Sunday, December 23rd, 2007

Happy New year to everyone who reads this column. In the aftermath of the over-eating and over-drinking that characterises Christmas in the UK, this quiet time between Christmas Day and the New Year’s Eve revelling is a good time to nurse one’s hangover and reflect over our achievements and experiences of the Old Year, and make our determinations for the next twelve months.

So how did we do last year? Personally, 2007 was the year I discovered Africa.
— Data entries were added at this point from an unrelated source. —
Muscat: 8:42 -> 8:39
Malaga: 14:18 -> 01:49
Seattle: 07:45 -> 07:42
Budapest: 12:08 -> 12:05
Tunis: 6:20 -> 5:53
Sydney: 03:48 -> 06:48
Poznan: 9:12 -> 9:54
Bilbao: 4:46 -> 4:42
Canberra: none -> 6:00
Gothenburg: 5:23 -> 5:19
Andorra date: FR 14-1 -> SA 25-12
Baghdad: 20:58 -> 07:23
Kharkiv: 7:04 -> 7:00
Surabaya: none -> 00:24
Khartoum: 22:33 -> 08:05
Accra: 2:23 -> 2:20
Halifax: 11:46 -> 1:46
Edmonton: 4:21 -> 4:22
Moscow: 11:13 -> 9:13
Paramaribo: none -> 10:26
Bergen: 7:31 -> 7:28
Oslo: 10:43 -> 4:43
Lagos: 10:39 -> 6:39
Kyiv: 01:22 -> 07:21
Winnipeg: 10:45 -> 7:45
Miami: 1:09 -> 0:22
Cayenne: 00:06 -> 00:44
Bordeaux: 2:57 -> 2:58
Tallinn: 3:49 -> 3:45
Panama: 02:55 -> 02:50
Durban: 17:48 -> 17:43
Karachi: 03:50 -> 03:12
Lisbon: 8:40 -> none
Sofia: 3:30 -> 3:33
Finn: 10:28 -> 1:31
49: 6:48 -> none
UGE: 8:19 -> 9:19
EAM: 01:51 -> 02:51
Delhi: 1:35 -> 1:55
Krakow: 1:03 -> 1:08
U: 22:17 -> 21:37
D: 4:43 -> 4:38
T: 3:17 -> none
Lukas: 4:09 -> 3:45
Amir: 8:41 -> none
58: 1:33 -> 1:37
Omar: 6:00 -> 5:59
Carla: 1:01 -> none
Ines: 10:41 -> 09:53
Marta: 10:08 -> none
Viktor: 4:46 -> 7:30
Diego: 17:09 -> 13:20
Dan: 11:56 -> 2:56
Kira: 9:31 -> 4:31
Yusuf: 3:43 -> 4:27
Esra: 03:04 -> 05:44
This time last year I hadn’t been to Africa nor particularly thought about what it is like. I had met Africans in Europe of course, and they impressed me as relaxed and friendly people. I had met Africans from wealthy families, who were well-educated, well-fed, and doing well in their chosen careers. And I had met students f rom Africa, mostly serious and studious young men intent on doing well. Like my friend Ade, they were often huge and muscley, obviously well-fed. So I never quite bought into the ‘Bob Geldof’ version of Africans, little swollen-bellied starving children, or farmers too ignorant to plant and tend their crops. Then in April I was invited to drive from France through Spain and Morocco, through Mauritania into Mali. As I arrived in Bamako I remembered the reaction of Mohammed Ali when he first visited Zaire for his ‘Rumble in the jungle’ in the early sixties.

Mohammed Ali expressed his surprise and his feelings of betrayal in having been led to think of African people, therefore his people, as being poor, unintelligent, uneducated and incompetent. While the Charities have to show poor people in war zones or famine zones to raise money, they are ‘raising awareness’ not of Africans, but of the results of war and corruption, which are the same whatever the continent. The shocking images of starving children with flies in their eyes is a gross misrepresentation of Africans. Mohammed Ali realised during his visit that a lot of the information he had taken as gospel, was racist in bias. This heightened awareness enabled him to refuse to fight in the Vietnam War, to be imprisoned and have his career ruined and his championship medal taken from him. He had no way of knowing at that time that he would one day make a comeback, regain his championship status back in Zaire in 1973, and be one of the three humanitarian leaders studied in schools worldwide, alongside his contemporary Martin Luther King and the Indian leader Gandhi.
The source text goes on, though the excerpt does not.